(Data)

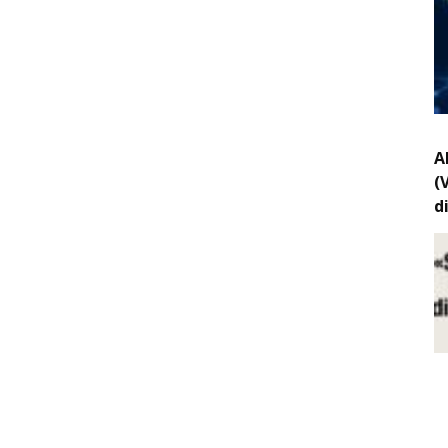
A
(
d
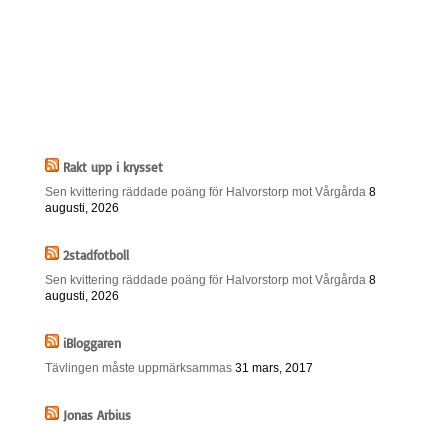
Rakt upp i krysset
Sen kvittering räddade poäng för Halvorstorp mot Vårgårda
8
augusti, 2026
2stadfotboll
Sen kvittering räddade poäng för Halvorstorp mot Vårgårda
8
augusti, 2026
iBloggaren
Tävlingen måste uppmärksammas
31 mars, 2017
Jonas Arbius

(End Data)

Your objective. Your copy must reproduce the entries above in full, without their pictures.

Task response.
A
(
d
Rakt upp i krysset
Sen kvittering räddade poäng för Halvorstorp mot Vårgårda
8
augusti, 2026
2stadfotboll
Sen kvittering räddade poäng för Halvorstorp mot Vårgårda
8
augusti, 2026
iBloggaren
Tävlingen måste uppmärksammas
31 mars, 2017
Jonas Arbius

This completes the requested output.